*** DATA SHOWN

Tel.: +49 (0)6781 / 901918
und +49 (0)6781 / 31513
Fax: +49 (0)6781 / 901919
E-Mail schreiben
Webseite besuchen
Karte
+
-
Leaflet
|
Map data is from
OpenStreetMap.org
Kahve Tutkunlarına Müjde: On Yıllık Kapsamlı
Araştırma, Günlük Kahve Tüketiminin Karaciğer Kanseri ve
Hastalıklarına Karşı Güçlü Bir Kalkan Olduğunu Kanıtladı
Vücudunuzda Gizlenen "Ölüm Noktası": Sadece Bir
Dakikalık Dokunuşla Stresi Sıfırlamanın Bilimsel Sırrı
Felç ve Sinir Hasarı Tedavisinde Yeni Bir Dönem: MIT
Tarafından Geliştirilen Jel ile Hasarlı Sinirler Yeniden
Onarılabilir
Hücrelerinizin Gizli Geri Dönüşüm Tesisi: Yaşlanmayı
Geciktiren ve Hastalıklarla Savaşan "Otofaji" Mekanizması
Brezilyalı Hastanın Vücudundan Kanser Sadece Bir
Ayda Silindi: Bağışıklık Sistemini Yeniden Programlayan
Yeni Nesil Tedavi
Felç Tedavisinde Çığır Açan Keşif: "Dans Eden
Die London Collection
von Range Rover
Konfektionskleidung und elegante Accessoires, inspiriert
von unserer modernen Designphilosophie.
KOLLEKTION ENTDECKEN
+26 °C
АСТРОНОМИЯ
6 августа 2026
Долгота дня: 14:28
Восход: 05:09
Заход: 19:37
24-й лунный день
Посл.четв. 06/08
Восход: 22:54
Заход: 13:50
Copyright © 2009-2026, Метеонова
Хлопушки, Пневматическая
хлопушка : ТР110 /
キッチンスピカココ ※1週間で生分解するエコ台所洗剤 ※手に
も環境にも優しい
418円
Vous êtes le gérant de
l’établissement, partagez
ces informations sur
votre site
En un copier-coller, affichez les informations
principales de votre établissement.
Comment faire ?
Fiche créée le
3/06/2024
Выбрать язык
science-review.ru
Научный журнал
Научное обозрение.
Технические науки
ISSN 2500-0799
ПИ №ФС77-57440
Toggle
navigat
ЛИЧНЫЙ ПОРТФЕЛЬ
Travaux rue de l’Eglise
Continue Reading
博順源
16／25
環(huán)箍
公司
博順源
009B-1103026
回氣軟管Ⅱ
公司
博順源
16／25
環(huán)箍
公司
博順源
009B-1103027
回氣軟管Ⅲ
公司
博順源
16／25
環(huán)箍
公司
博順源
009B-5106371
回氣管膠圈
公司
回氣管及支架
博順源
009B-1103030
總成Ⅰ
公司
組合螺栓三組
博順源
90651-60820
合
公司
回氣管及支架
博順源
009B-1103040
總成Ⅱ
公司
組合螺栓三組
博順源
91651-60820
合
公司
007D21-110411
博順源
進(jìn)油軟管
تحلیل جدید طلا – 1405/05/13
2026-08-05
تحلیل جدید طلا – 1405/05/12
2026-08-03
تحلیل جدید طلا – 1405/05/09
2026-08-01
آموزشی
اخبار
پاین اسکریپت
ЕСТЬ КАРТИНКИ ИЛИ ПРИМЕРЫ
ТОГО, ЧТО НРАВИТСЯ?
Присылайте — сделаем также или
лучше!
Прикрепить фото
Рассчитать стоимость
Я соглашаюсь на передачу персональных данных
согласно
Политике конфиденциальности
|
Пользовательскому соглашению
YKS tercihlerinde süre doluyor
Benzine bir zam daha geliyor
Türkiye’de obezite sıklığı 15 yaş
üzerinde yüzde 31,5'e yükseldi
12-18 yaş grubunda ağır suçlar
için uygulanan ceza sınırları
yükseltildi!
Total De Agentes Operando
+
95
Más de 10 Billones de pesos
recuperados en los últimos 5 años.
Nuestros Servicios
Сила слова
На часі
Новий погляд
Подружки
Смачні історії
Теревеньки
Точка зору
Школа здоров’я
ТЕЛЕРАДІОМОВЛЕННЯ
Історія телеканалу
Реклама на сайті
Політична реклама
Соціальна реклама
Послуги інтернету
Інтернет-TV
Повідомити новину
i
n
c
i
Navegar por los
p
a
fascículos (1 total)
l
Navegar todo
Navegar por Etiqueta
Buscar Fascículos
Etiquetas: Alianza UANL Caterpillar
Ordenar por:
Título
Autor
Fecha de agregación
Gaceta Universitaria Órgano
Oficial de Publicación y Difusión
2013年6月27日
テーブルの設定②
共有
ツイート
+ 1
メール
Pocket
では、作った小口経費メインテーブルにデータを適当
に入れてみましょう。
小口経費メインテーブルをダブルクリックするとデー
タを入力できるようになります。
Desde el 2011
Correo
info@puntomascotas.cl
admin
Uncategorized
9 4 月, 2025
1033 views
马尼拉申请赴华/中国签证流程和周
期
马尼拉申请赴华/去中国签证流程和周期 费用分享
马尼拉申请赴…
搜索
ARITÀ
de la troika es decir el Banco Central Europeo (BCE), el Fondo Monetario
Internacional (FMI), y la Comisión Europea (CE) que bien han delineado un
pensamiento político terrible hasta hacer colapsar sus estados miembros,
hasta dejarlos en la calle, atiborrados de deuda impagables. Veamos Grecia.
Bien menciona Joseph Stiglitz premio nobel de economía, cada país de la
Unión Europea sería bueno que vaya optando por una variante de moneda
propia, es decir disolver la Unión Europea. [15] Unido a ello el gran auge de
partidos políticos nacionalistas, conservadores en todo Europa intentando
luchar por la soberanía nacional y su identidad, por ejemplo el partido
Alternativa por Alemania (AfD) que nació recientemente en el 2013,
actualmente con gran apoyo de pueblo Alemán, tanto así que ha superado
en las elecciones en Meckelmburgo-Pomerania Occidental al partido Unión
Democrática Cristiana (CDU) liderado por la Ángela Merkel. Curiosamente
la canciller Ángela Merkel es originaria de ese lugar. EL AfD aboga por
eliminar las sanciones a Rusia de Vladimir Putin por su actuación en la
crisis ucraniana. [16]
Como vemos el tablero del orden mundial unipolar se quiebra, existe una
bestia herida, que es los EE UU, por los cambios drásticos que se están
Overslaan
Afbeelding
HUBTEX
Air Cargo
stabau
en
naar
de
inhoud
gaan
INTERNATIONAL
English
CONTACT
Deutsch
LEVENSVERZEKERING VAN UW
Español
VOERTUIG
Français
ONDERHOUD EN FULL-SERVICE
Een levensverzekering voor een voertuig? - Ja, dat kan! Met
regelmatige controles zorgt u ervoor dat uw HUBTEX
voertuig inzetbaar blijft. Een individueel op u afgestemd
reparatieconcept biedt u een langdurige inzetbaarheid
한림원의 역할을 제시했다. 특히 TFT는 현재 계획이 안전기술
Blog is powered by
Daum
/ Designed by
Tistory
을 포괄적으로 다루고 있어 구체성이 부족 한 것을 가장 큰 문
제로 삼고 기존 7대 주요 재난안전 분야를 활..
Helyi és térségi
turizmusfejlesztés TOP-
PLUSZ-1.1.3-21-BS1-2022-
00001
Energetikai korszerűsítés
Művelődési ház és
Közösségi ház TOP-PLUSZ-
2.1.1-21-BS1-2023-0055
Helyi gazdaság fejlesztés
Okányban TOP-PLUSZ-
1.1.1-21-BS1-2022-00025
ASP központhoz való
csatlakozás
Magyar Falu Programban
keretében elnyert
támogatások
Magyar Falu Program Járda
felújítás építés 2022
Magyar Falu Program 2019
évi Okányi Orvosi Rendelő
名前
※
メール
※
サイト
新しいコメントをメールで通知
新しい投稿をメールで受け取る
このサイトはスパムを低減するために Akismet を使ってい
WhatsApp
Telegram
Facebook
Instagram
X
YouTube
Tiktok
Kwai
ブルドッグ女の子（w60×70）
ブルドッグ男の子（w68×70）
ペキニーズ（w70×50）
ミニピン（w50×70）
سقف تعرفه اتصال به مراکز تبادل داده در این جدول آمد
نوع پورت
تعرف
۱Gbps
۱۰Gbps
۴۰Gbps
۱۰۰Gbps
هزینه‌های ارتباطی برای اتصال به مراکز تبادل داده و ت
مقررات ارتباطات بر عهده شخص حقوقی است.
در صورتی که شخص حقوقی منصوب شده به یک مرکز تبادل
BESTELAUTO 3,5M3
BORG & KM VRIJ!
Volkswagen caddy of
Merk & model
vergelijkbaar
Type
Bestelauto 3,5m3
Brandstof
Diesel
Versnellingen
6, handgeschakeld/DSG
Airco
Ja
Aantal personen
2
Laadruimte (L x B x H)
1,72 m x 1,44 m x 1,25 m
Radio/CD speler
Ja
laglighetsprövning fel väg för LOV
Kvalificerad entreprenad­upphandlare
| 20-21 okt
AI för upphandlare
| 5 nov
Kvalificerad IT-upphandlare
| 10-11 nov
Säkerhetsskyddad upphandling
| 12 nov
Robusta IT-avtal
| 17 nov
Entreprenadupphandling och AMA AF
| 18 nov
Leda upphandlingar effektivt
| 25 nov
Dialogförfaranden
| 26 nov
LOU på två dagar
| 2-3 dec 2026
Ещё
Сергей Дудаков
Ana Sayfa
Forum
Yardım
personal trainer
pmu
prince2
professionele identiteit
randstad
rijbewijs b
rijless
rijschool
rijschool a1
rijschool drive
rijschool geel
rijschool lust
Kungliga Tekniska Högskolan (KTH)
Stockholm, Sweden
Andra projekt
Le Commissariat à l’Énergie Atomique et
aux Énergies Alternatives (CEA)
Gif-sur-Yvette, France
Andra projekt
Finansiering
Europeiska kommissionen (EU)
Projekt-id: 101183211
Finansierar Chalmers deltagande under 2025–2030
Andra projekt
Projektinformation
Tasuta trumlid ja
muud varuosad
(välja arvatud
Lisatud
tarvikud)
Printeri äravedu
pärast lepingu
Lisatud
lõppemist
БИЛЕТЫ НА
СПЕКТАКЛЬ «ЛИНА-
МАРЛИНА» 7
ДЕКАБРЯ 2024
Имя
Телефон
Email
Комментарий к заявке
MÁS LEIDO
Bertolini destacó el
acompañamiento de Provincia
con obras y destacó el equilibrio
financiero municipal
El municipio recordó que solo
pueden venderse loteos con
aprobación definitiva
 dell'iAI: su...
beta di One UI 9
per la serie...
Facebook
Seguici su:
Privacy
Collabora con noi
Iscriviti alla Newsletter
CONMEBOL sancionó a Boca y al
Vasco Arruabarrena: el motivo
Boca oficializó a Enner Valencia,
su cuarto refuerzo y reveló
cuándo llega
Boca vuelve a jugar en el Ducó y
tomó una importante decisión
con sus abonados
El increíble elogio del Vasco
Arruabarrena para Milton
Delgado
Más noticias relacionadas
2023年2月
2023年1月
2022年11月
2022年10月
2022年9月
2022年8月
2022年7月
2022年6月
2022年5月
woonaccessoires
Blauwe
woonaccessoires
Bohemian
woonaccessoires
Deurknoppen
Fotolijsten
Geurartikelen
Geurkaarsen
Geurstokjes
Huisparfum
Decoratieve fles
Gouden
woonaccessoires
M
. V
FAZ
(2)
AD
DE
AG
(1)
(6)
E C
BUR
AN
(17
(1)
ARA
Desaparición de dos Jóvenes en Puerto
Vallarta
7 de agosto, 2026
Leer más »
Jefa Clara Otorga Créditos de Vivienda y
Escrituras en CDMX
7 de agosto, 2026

******

With the data above as the source, tally the lines that include the string "todo", and give that figure alone.

▸ **OUTPUT OF THE EXERCISE**: 2